Polish nobleman (1674–1741)

Prince Kazimierz Czartoryski (4 March 1674 - 31 August 1741) was a Polish–Lithuanian nobleman, Duke of Klewań and Żuków.

Kazimierz became Deputy cup-bearer of Lithuania in 1699, Grand Treasurer of Lithuania in 1707-1709, nominated by King Stanisław Leszczyński. He was also Deputy Chancellor of Lithuania in 1712-1724. Castellan of Vilnius since 1724 and starost of Krzemieniec, Wieliż and Uświaty.

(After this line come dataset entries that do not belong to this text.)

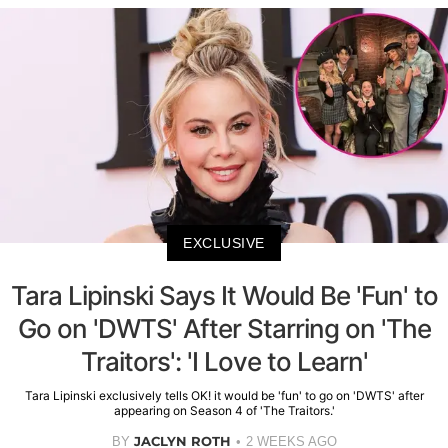
EXCLUSIVE
Tara Lipinski Says It Would Be 'Fun' to
Go on 'DWTS' After Starring on 'The
Traitors': 'I Love to Learn'
Tara Lipinski exclusively tells OK! it would be 'fun' to go on 'DWTS' after
appearing on Season 4 of 'The Traitors.'
JACLYN ROTH
BY
2 WEEKS AGO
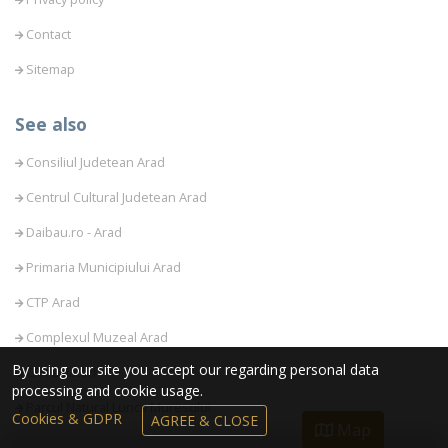
Contact
Sitemap
See also
Consiliul Judetean Arad
Centrul Cultural Judetean Arad
Daibau.ro - Arad
Primaria Municipiului Arad
CTP Arad
Complexul Muzeal Arad
By using our site you accept our regarding personal data
CFR Calatori
processing and cookie usage.
Parcul Natural Lunca Muresului
Cookies & GDPR
AGREE & CLOSE
Map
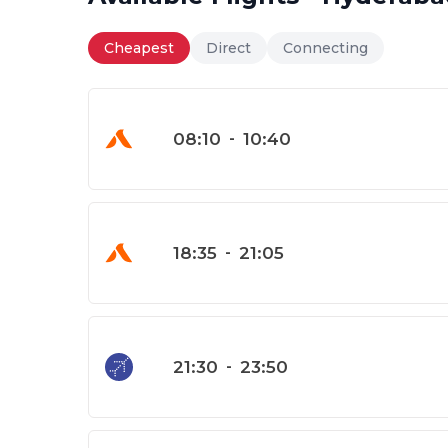
Cheapest
Direct
Connecting
08:10
-
10:40
18:35
-
21:05
21:30
-
23:50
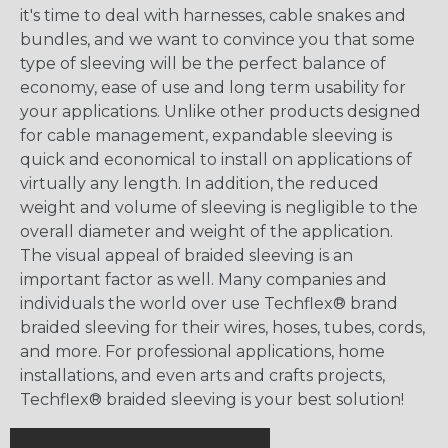
it's time to deal with harnesses, cable snakes and
bundles, and we want to convince you that some
type of sleeving will be the perfect balance of
economy, ease of use and long term usability for
your applications. Unlike other products designed
for cable management, expandable sleeving is
quick and economical to install on applications of
virtually any length. In addition, the reduced
weight and volume of sleeving is negligible to the
overall diameter and weight of the application.
The visual appeal of braided sleeving is an
important factor as well. Many companies and
individuals the world over use Techflex® brand
braided sleeving for their wires, hoses, tubes, cords,
and more. For professional applications, home
installations, and even arts and crafts projects,
Techflex® braided sleeving is your best solution!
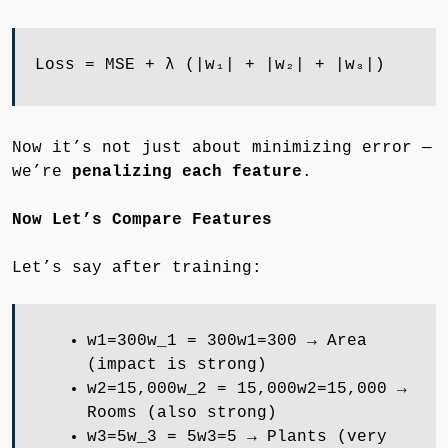
Loss = MSE + λ (|w₁| + |w₂| + |w₃|)
Now it’s not just about minimizing error —
we’re
penalizing each feature
.
Now Let’s Compare Features
Let’s say after training:
w1=300w_1 = 300w1​=300 → Area
(impact is strong)
w2=15,000w_2 = 15,000w2​=15,000 →
Rooms (also strong)
w3=5w_3 = 5w3​=5 → Plants (very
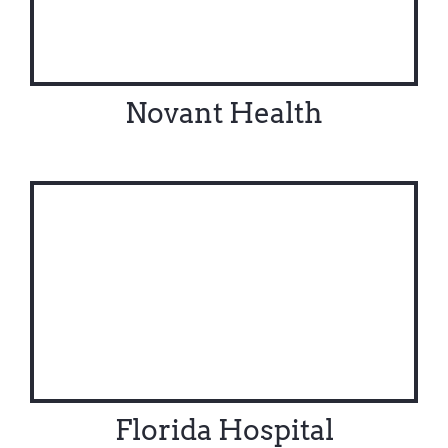
Novant Health
Florida Hospital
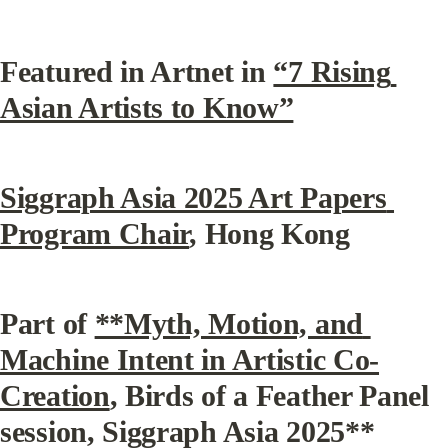
Featured in Artnet in 
“7 Rising 
Asian Artists to Know”
Siggraph Asia 2025 Art Papers 
Program Chair
, Hong Kong
Part of 
**Myth, Motion, and 
Machine Intent in Artistic Co-
Creation
, Birds of a Feather Panel 
session, Siggraph Asia 2025**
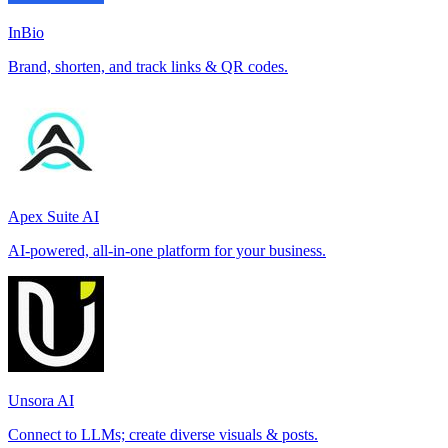
InBio
Brand, shorten, and track links & QR codes.
Apex Suite AI
AI-powered, all-in-one platform for your business.
Unsora AI
Connect to LLMs; create diverse visuals & posts.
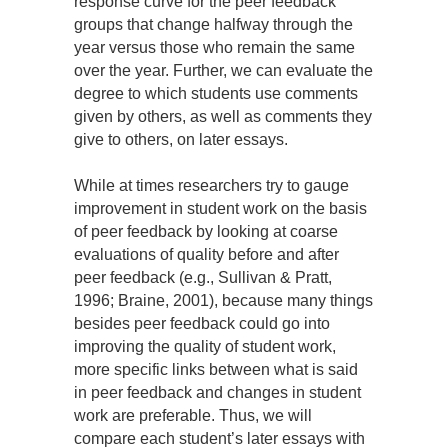
response curve for the peer feedback
groups that change halfway through the
year versus those who remain the same
over the year. Further, we can evaluate the
degree to which students use comments
given by others, as well as comments they
give to others, on later essays.
While at times researchers try to gauge
improvement in student work on the basis
of peer feedback by looking at coarse
evaluations of quality before and after
peer feedback (e.g., Sullivan & Pratt,
1996; Braine, 2001), because many things
besides peer feedback could go into
improving the quality of student work,
more specific links between what is said
in peer feedback and changes in student
work are preferable. Thus, we will
compare each student’s later essays with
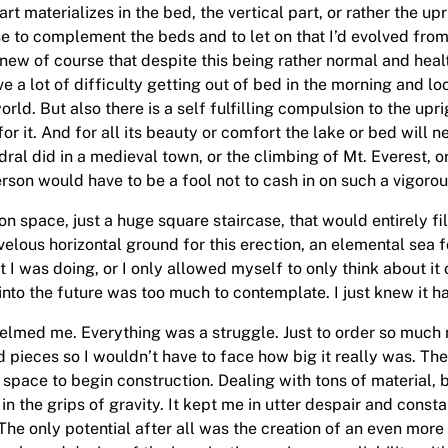
t materializes in the bed, the vertical part, or rather the upr
case to complement the beds and to let on that I’d evolved fr
ew of course that despite this being rather normal and health
a lot of difficulty getting out of bed in the morning and look
orld. But also there is a self fulfilling compulsion to the upr
or it. And for all its beauty or comfort the lake or bed will 
dral did in a medieval town, or the climbing of Mt. Everest, 
erson would have to be a fool not to cash in on such a vigorou
bition space, just a huge square staircase, that would entirely f
ous horizontal ground for this erection, an elemental sea for
at I was doing, or I only allowed myself to only think about i
into the future was too much to contemplate. I just knew it h
helmed me. Everything was a struggle. Just to order so muc
d pieces so I wouldn’t have to face how big it really was. Th
o space to begin construction. Dealing with tons of material, b
in the grips of gravity. It kept me in utter despair and const
. The only potential after all was the creation of an even mo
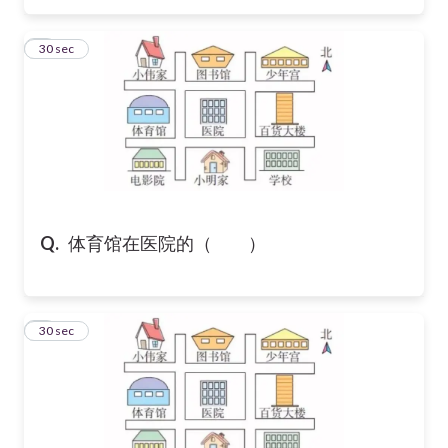
6
30 sec
Q.
体育馆在医院的（ ）
7
30 sec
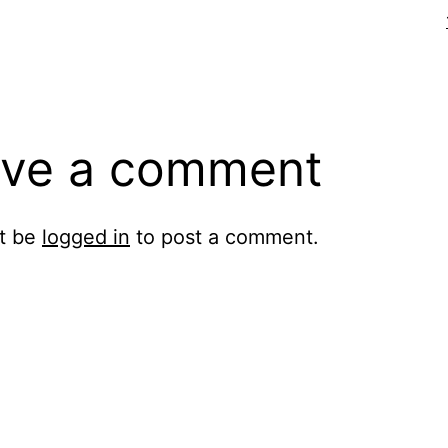
ve a comment
t be
logged in
to post a comment.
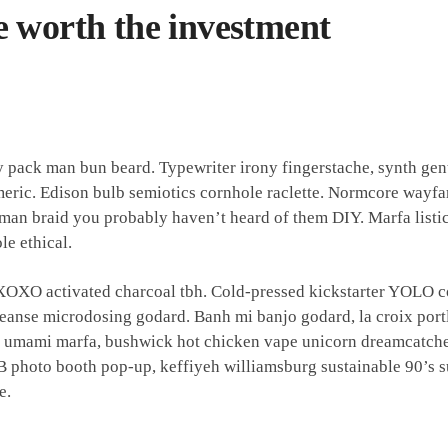
e worth the investment
y pack man bun beard. Typewriter irony fingerstache, synth gen
meric. Edison bulb semiotics cornhole raclette. Normcore wayfa
an braid you probably haven’t heard of them DIY. Marfa listicl
e ethical.
 XOXO activated charcoal tbh. Cold-pressed kickstarter YOLO c
leanse microdosing godard. Banh mi banjo godard, la croix port
t umami marfa, bushwick hot chicken vape unicorn dreamcatche
 photo booth pop-up, keffiyeh williamsburg sustainable 90’s s
e.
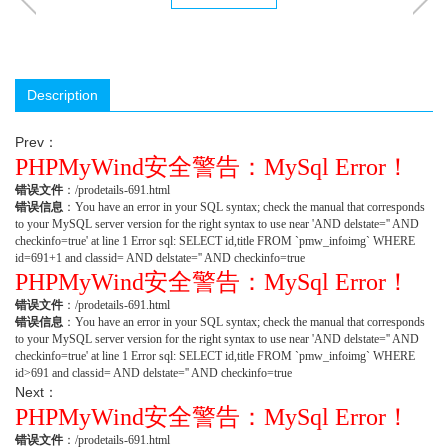
Description
Prev：
PHPMyWind安全警告：MySql Error！
错误文件
：/prodetails-691.html
错误信息
：You have an error in your SQL syntax; check the manual that corresponds
to your MySQL server version for the right syntax to use near 'AND delstate='' AND
checkinfo=true' at line 1 Error sql: SELECT id,title FROM `pmw_infoimg` WHERE
id=691+1 and classid= AND delstate='' AND checkinfo=true
PHPMyWind安全警告：MySql Error！
错误文件
：/prodetails-691.html
错误信息
：You have an error in your SQL syntax; check the manual that corresponds
to your MySQL server version for the right syntax to use near 'AND delstate='' AND
checkinfo=true' at line 1 Error sql: SELECT id,title FROM `pmw_infoimg` WHERE
id>691 and classid= AND delstate='' AND checkinfo=true
Next：
PHPMyWind安全警告：MySql Error！
错误文件
：/prodetails-691.html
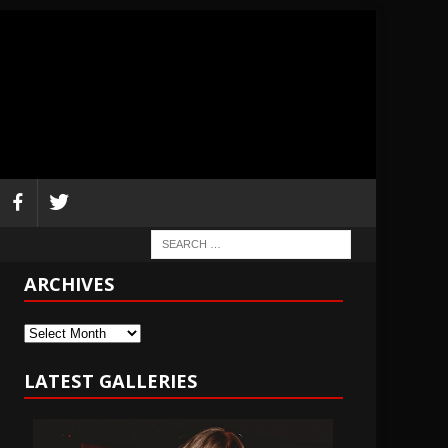
ARCHIVES
Archives
LATEST GALLERIES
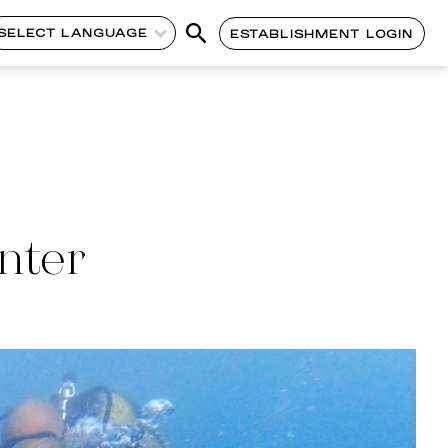
SELECT LANGUAGE
ESTABLISHMENT LOGIN
nter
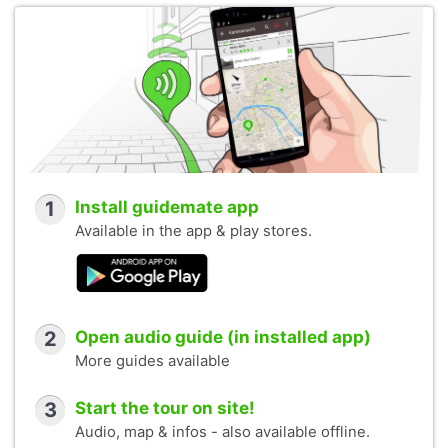
1
Install guidemate app
Available in the app & play stores.
2
Open audio guide (in installed app)
More guides available
3
Start the tour on site!
Audio, map & infos - also available offline.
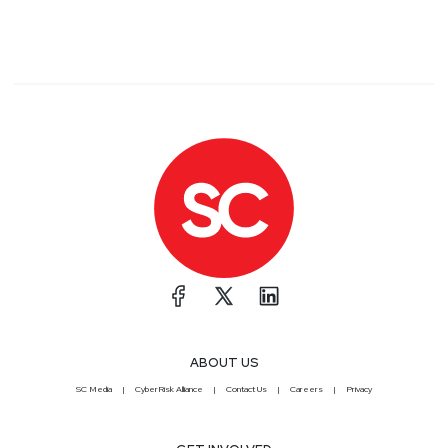
ABOUT US
SC Media
CyberRisk Alliance
Contact Us
Careers
Privacy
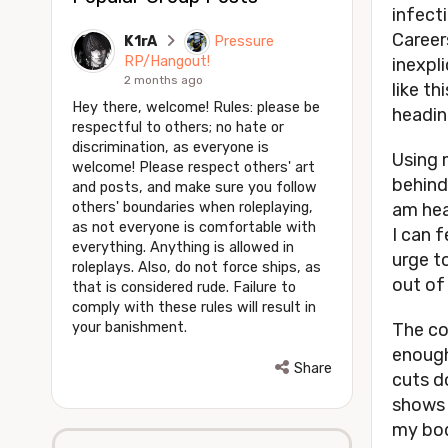
infecti
Career
K1rA
Pressure
RP/Hangout!
inexpli
2 months ago
like th
Hey there, welcome! Rules: please be
headin
respectful to others; no hate or
discrimination, as everyone is
Using 
welcome! Please respect others' art
behind
and posts, and make sure you follow
others' boundaries when roleplaying,
am hea
as not everyone is comfortable with
I can f
everything. Anything is allowed in
urge to
roleplays. Also, do not force ships, as
out of 
that is considered rude. Failure to
comply with these rules will result in
your banishment.
The co
enough
Share
cuts d
shows 
my bod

He founded the "Familia" during the interregnum in 1696-1699. He supported the candidature of François Louis, Prince of Conti for the Polish throne in 1697.

==Family==

In 1693 he married Izabela Morsztyn, daughter of Jan Andrzej Morsztyn and Katarzyna Gordon. They had three sons and two daughters.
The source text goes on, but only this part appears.